In Bayesian Model Selection, the best model is the one that makes the data most probable. There is no point in having a simple model if it does not explain the data (if the probability of the data is zero). Likewise there is no point in having a model that is more complex (and thus even less improbable) than the data it needs to explain. That would be overfitting. The overall complexity is the probability of the model combined with the probability of the data given the model. In Ewert’s paper, there are two overarching models that we want to distinguish: the ancestry tree, and the dependency graph, but there are myriad possible sub-models, each contributing to the overall probability of the overarching model.
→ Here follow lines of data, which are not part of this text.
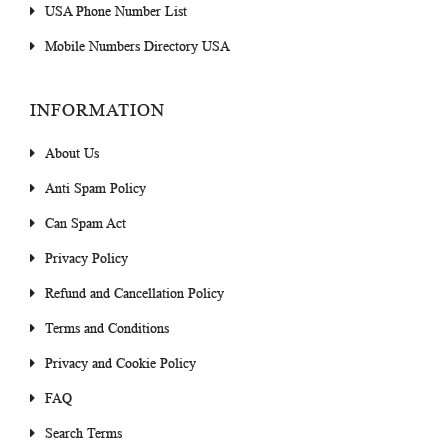
USA Phone Number List
Mobile Numbers Directory USA
INFORMATION
About Us
Anti Spam Policy
Can Spam Act
Privacy Policy
Refund and Cancellation Policy
Terms and Conditions
Privacy and Cookie Policy
FAQ
Search Terms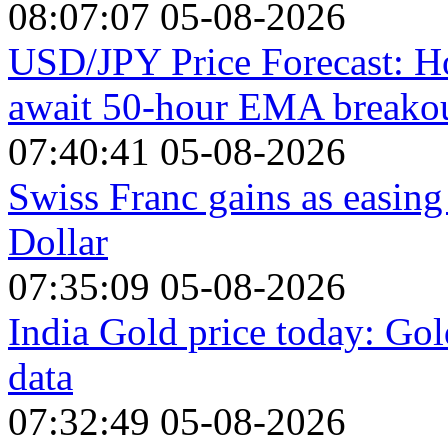
08:07:07 05-08-2026
USD/JPY Price Forecast: Ho
await 50-hour EMA breako
07:40:41 05-08-2026
Swiss Franc gains as easing
Dollar
07:35:09 05-08-2026
India Gold price today: Gol
data
07:32:49 05-08-2026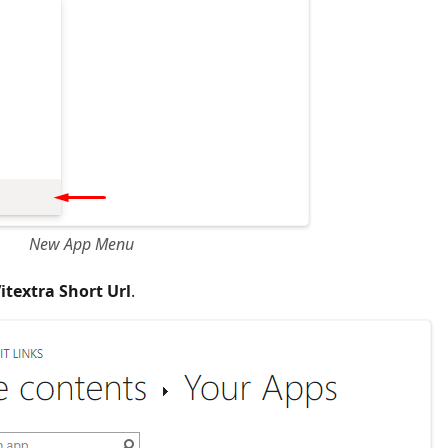
New App Menu
itextra Short Url
.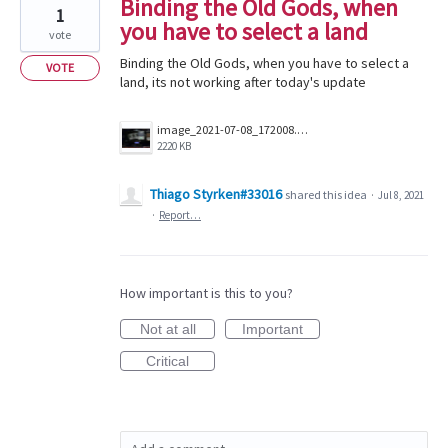
Binding the Old Gods, when
1
you have to select a land
vote
Binding the Old Gods, when you have to select a
VOTE
land, its not working after today's update
image_2021-07-08_172008.png
2220 KB
Thiago Styrken#33016
shared this idea
·
Jul 8, 2021
·
Report…
How important is this to you?
Not at all
Important
Critical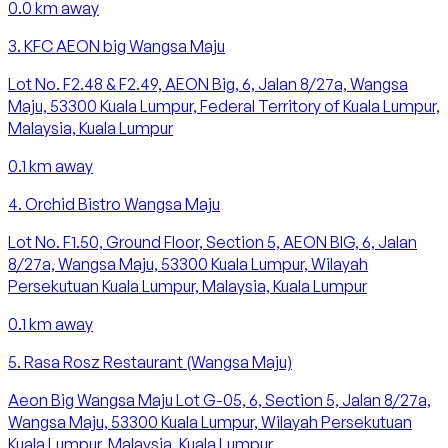
0.0
km away
3
.
KFC AEON big Wangsa Maju
Lot No. F2.48 & F2.49, AEON Big, 6, Jalan 8/27a, Wangsa
Maju, 53300 Kuala Lumpur, Federal Territory of Kuala Lumpur,
Malaysia, Kuala Lumpur
0.1
km away
4
.
Orchid Bistro Wangsa Maju
Lot No. F1.50, Ground Floor, Section 5, AEON BIG, 6, Jalan
8/27a, Wangsa Maju, 53300 Kuala Lumpur, Wilayah
Persekutuan Kuala Lumpur, Malaysia, Kuala Lumpur
0.1
km away
5
.
Rasa Rosz Restaurant (Wangsa Maju)
Aeon Big Wangsa Maju Lot G-05, 6, Section 5, Jalan 8/27a,
Wangsa Maju, 53300 Kuala Lumpur, Wilayah Persekutuan
Kuala Lumpur, Malaysia, Kuala Lumpur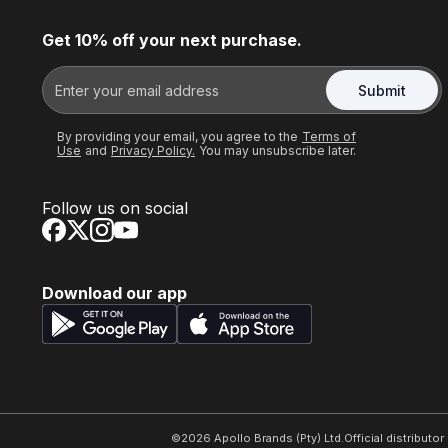
Get 10% off your next purchase.
Submit
By providing your email, you agree to the
Terms of
Use
and
Privacy Policy.
You may unsubscribe later.
Follow us on social
Download our app
©
2026
Apollo Brands (Pty) Ltd.
Official distributo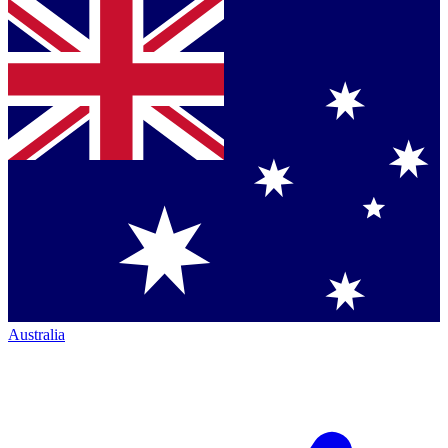
Australia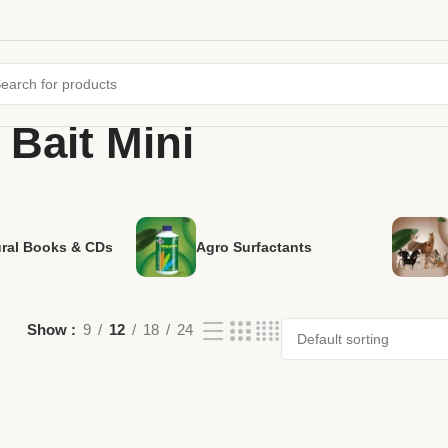
Bait Mini
ural Books & CDs
Agro Surfactants
Show
9
12
18
24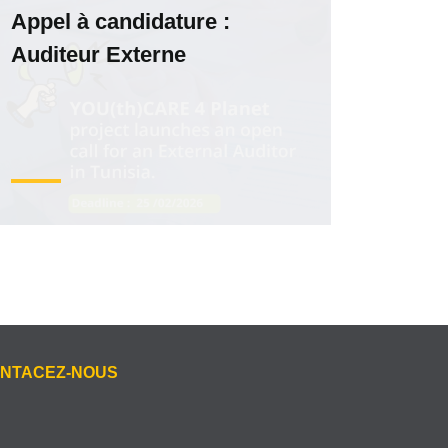
Appel à candidature :
Auditeur Externe
NTACEZ-NOUS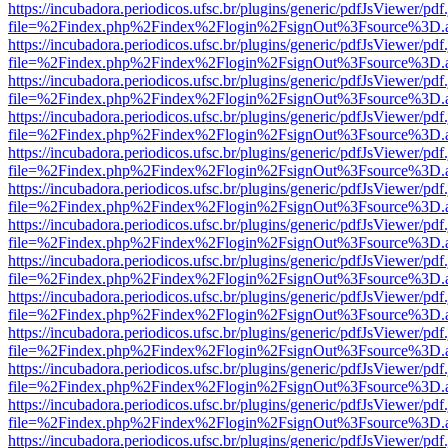
https://incubadora.periodicos.ufsc.br/plugins/generic/pdfJsViewer/pdf
file=%2Findex.php%2Findex%2Flogin%2FsignOut%3Fsource%3D.ame
https://incubadora.periodicos.ufsc.br/plugins/generic/pdfJsViewer/pdf
file=%2Findex.php%2Findex%2Flogin%2FsignOut%3Fsource%3D.ame
https://incubadora.periodicos.ufsc.br/plugins/generic/pdfJsViewer/pdf
file=%2Findex.php%2Findex%2Flogin%2FsignOut%3Fsource%3D.ame
https://incubadora.periodicos.ufsc.br/plugins/generic/pdfJsViewer/pdf
file=%2Findex.php%2Findex%2Flogin%2FsignOut%3Fsource%3D.ame
https://incubadora.periodicos.ufsc.br/plugins/generic/pdfJsViewer/pdf
file=%2Findex.php%2Findex%2Flogin%2FsignOut%3Fsource%3D.ame
https://incubadora.periodicos.ufsc.br/plugins/generic/pdfJsViewer/pdf
file=%2Findex.php%2Findex%2Flogin%2FsignOut%3Fsource%3D.ame
https://incubadora.periodicos.ufsc.br/plugins/generic/pdfJsViewer/pdf
file=%2Findex.php%2Findex%2Flogin%2FsignOut%3Fsource%3D.ame
https://incubadora.periodicos.ufsc.br/plugins/generic/pdfJsViewer/pdf
file=%2Findex.php%2Findex%2Flogin%2FsignOut%3Fsource%3D.ame
https://incubadora.periodicos.ufsc.br/plugins/generic/pdfJsViewer/pdf
file=%2Findex.php%2Findex%2Flogin%2FsignOut%3Fsource%3D.ame
https://incubadora.periodicos.ufsc.br/plugins/generic/pdfJsViewer/pdf
file=%2Findex.php%2Findex%2Flogin%2FsignOut%3Fsource%3D.ame
https://incubadora.periodicos.ufsc.br/plugins/generic/pdfJsViewer/pdf
file=%2Findex.php%2Findex%2Flogin%2FsignOut%3Fsource%3D.ame
https://incubadora.periodicos.ufsc.br/plugins/generic/pdfJsViewer/pdf
file=%2Findex.php%2Findex%2Flogin%2FsignOut%3Fsource%3D.ame
https://incubadora.periodicos.ufsc.br/plugins/generic/pdfJsViewer/pdf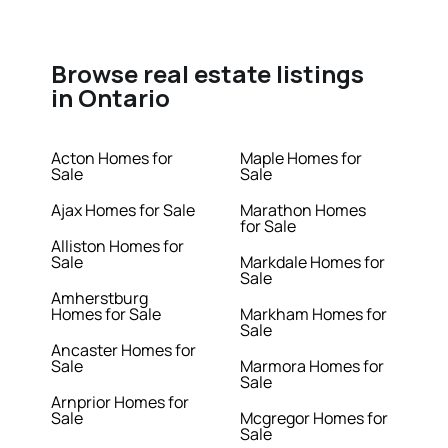
Browse real estate listings
in Ontario
Acton Homes for
Maple Homes for
Sale
Sale
Ajax Homes for Sale
Marathon Homes
for Sale
Alliston Homes for
Sale
Markdale Homes for
Sale
Amherstburg
Homes for Sale
Markham Homes for
Sale
Ancaster Homes for
Sale
Marmora Homes for
Sale
Arnprior Homes for
Sale
Mcgregor Homes for
Sale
Average Values and Bayesian Priors
Unfortunately, both models (the tree of life and the dependency graph) are extremely complex, with a very large number of adjustable parameters. This might seem to make the question undecidable: We often argue that the tree of life is a terrible fit to the data, requiring numerous ad-hoc “epicycles” to make the data fit. We might further argue that a particular dependency graph is a better fit to the data. But a believer in common descent might reasonably respond that our theory is also not parsimonious; if you add enough modules you could explain literally anything, even random data. It seems that deciding between the two models can never be a rational decision; it seems it will always involve a good deal of intuition or even faith. Fortunately, however, there are ways to tame the complexity enough to get objective and meaningful answers.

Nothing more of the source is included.